As featured on PhilStar: Tax estoppels and due process
The concept of Estoppel is codified in the Philippine Civil Code. However, the Supreme Court, in a case, so eloquently described how estoppel occurs as “when one, by his acts, representations, or admissions, or by his silence when he ought to speak out, intentionally or through culpable negligence induces another to believe certain facts to exist and such other rightfully relies and acts on such belief so that he will be prejudiced if the former is permitted to deny the existence of such facts” (G.R. No. 66715 dated 18 September 1990).
In certain jurisdictions abroad, the concept of Tax Estoppel is established in case law.

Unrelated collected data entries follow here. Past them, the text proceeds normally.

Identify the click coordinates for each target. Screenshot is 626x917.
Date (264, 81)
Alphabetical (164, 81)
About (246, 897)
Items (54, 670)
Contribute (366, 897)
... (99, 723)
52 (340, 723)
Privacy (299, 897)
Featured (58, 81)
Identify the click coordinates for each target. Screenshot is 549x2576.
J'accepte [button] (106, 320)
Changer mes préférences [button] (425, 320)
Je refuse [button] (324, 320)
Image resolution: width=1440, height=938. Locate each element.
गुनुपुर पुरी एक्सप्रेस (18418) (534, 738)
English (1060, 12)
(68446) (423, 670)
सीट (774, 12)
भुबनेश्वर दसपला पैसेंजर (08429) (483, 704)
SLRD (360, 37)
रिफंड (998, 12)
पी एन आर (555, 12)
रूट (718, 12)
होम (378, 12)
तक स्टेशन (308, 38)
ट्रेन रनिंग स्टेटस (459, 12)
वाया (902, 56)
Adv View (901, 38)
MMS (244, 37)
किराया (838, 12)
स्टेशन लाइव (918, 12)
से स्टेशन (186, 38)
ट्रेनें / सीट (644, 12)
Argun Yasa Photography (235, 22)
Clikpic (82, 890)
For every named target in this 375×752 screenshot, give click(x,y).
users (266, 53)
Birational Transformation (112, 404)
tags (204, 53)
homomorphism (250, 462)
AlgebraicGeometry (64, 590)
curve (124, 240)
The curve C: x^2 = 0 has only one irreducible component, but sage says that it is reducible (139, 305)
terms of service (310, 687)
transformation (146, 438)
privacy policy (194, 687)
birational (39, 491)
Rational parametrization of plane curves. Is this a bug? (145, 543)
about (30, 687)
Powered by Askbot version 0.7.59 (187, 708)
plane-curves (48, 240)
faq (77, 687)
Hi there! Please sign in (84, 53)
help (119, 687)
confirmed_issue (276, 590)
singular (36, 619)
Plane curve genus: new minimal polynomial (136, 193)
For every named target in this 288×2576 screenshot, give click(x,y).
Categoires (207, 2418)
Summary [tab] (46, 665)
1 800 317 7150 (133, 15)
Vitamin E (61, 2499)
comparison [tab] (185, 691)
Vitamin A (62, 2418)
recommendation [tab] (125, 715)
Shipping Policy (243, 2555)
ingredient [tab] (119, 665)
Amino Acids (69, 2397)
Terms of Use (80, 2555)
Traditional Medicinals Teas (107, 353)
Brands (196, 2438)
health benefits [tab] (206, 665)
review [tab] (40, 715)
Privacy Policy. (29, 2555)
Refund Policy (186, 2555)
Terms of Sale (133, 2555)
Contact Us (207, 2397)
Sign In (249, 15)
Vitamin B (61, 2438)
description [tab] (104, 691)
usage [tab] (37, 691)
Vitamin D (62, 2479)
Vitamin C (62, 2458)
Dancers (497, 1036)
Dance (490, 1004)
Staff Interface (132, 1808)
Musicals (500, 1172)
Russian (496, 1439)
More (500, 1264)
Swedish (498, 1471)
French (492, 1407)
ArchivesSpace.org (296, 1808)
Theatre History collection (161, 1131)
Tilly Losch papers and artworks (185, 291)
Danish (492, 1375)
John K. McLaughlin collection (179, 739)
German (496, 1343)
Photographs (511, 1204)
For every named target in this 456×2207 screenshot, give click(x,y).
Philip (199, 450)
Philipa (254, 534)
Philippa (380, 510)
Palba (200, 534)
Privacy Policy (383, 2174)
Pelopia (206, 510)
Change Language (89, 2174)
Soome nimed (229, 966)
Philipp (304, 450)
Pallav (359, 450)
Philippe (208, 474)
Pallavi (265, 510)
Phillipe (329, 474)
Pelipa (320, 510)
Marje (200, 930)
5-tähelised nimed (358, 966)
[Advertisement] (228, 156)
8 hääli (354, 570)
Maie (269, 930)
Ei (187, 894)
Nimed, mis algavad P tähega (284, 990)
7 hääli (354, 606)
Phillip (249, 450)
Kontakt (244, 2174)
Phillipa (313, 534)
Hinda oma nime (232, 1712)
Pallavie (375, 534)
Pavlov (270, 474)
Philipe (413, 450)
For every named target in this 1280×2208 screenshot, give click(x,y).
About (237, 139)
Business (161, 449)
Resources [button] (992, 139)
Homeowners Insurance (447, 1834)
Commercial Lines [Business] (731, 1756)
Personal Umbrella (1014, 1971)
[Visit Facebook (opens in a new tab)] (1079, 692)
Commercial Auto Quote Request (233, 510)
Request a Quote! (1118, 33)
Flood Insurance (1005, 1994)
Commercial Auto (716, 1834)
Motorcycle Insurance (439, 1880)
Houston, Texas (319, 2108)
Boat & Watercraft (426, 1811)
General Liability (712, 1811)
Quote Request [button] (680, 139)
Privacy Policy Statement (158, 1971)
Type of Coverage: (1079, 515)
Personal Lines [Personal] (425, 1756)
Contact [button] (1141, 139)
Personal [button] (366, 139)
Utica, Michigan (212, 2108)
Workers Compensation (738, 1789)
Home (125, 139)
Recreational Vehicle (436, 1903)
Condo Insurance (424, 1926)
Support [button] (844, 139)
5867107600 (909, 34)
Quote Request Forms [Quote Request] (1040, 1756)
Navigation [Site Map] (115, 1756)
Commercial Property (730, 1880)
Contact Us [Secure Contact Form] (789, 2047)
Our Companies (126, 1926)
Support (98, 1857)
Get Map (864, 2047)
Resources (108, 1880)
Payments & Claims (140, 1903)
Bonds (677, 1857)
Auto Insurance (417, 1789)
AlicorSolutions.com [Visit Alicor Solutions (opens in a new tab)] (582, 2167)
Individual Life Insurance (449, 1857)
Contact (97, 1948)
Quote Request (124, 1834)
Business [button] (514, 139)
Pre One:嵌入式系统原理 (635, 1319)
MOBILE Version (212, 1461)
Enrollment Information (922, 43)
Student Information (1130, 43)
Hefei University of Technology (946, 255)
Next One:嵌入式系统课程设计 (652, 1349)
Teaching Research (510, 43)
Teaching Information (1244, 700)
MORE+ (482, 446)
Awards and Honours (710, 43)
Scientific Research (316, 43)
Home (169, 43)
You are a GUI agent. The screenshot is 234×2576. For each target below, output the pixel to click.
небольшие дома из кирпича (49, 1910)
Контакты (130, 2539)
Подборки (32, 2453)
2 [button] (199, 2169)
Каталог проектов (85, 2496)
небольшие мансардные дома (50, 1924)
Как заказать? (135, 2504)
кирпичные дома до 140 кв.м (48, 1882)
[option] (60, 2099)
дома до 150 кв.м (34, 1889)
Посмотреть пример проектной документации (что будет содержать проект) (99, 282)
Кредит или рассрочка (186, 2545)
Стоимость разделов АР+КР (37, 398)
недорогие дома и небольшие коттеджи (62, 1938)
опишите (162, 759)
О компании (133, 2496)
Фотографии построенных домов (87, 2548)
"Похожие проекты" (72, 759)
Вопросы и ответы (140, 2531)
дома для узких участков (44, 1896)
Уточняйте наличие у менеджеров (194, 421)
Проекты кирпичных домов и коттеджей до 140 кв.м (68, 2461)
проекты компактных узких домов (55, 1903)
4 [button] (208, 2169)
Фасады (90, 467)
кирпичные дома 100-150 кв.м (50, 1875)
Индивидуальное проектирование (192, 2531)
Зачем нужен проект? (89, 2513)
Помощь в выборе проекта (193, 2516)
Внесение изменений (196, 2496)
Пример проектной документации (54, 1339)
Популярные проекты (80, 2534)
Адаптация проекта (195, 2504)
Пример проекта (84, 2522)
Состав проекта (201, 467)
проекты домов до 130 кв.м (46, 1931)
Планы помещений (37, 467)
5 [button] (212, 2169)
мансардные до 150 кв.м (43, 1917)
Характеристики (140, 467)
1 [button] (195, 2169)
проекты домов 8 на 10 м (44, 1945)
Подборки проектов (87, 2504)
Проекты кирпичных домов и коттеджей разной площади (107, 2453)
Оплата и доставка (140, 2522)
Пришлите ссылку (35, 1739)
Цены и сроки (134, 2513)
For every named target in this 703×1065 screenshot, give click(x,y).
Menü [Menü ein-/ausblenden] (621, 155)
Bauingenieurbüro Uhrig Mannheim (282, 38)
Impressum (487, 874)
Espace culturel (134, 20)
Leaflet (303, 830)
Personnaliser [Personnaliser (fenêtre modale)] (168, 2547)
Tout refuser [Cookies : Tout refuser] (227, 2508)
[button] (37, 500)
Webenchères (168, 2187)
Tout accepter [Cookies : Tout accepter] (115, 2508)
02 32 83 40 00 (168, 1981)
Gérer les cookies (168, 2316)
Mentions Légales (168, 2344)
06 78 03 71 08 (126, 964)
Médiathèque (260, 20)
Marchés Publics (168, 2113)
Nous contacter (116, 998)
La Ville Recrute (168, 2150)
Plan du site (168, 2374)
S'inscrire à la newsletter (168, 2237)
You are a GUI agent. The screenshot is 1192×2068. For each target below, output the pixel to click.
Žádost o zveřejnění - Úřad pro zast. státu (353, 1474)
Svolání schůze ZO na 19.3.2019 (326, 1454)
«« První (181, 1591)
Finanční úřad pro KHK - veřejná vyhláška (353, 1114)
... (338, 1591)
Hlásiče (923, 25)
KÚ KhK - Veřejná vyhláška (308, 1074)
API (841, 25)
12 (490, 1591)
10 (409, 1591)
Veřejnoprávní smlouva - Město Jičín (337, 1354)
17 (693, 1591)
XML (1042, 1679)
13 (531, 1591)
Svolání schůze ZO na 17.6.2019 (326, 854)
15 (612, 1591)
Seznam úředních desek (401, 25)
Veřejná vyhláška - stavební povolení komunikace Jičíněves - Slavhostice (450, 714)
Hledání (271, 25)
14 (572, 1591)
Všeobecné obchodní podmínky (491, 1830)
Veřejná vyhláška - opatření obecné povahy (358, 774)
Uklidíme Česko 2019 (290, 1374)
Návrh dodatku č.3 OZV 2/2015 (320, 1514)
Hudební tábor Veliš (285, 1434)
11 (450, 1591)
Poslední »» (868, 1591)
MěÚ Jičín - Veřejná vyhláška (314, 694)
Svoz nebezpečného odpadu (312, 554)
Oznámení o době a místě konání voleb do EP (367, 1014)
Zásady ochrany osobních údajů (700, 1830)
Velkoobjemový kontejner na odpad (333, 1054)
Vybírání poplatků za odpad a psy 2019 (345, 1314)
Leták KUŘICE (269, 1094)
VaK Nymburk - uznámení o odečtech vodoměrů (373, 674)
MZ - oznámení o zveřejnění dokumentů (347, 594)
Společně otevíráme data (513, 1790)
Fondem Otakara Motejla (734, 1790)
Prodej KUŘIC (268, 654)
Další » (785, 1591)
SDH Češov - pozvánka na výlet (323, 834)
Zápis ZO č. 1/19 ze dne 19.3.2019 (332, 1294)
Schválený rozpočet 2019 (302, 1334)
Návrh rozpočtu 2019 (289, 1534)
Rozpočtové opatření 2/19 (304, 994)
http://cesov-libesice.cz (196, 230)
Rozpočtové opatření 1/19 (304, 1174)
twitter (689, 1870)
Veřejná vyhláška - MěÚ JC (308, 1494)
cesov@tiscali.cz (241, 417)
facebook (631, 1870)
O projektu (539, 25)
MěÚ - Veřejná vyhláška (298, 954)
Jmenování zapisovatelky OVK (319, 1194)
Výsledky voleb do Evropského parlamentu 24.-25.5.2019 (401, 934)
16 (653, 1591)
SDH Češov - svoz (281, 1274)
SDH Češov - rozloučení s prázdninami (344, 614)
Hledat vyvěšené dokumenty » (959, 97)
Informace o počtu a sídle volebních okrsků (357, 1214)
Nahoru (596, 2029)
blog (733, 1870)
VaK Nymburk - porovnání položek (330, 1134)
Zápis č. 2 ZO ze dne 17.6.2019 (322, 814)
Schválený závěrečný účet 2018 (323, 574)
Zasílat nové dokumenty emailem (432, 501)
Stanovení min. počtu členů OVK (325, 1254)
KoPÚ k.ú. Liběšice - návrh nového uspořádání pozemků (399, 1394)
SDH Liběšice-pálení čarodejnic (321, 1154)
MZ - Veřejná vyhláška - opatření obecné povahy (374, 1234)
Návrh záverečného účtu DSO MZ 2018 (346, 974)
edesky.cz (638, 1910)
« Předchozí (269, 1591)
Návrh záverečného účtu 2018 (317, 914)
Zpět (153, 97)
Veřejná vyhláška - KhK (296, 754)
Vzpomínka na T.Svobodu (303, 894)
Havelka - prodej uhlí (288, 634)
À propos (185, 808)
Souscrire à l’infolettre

Under this principle, a litigant shall be unsuccessful in taking a position that is incompatible with tax returns and disclosures signed by the taxpayer. This concept, although not indoctrinated in Philippine tax jurisprudence to date, may be gleaned from various issuances of the Bureau of Internal Revenue (BIR). For instance, Revenue Memorandum Order (RMO) No. 17-06 provides for the policies and procedures for the centralized processing and issuance of Return Processing System (RPS) assessment notices arising from tax return information discrepancies, late filing of tax returns or non-payment/underpayment of taxes. RPS assessment notices are different from assessment notices issued arising from regular audit/investigation of returns. According to this issuance, the RPS assessment notices are issued pursuant to Section 228 of the Tax Code in which no prior notice (e.g. preliminary assessment notice or PAN) is required before the final assessment can be issued. In RMO No. 11-2014, any unpaid amount of tax due from a taxpayer who failed to pay the same from a self-assessed tax liability within the time prescribed for its payment is considered as accounts receivable or delinquent accounts which may be subject to the BIR’s collection enforcement remedies.
The concept of an RPS assessment was recently cited in Revenue Memorandum Circular (RMC) No. 7-2023 dated 10 January 2023 which is entitled “Clarification on the Return Processing System (RPS) Assessment being issued by the Bureau of Internal Revenue”. Salient provisions of the issuance are as follows:
- An RPS assessment arises when the RPS system detects a tax return that was filed late but no penalties were paid, a tax return filed with declared tax due but no corresponding payment was detected, or a tax return filed with tax due but the payment detected was only partial.
- The RPS assessments, according to this RMC, are not tax assessments arising from the conduct of an audit/investigation of the taxpayer's books of accounts and other relevant records. These are based on a taxpayer's own disclosures and when left unpaid within the prescribed due date, these become delinquent accounts pursuant to RMO No. 11-2014. Thus, to effect collection thereof, the BIR can enforce civil or criminal actions as provided in the Tax Code, as amended.
- The RMO explicitly states that the sending of an RPS Assessment should not be likened to an Assessment Notice arising from an audit where a taxpayer has the chance to contest or protest. The RMO further provides that since no examination of books or accounting records is being conducted, the issuance of a Letter of Authority (LOA) shall not be required for the issuance of an RPS Assessment. The RMO states that the RPS Assessment is a Collection Letter and sending thereof is a civil/administrative remedy of the BIR.
The concept of an RPS assessment is quite perplexing. While it can be characterized as a Collection Letter of possible payment lapses or deficiency tax payments pursuant to a taxpayer’s declaration per return, the issuance of an RPS assessment requires several levels of verification on the part of the BIR per RMO No 17-06. One may ask, can this process, including the verification of RPS assessments, be considered as an examination of a taxpayer’s accounting records to assess the correct amount of tax under powers vested with the Commissioner of Internal Revenue (CIR) which the latter may delegate through an LOA to other officials of the BIR? We also hope that the BIR can clarify this issuance further and include provisions on how taxpayers can raise questions or defenses on an RPS assessment. Section 228 of the Tax Code, as amended, (where an RPS assessment is allegedly based) only provides for instances where the issuance of a PAN can be done away with. Thus, considering that an RPS could be akin to a Final Assessment Notice (FAN), can the RPS Assessment be administratively protested by filing a request for reconsideration or reinvestigation?
As in all other legal disputes, the due process rights of all parties, especially those of the taxpayer must be respected. The right to present supporting arguments and documents must be granted even to taxpayers who have received an RPS assessment. While the BIR may resort to remedies, the due process rights of taxpayers must always be respected in its attempts to enforce its right to collect and assess taxes.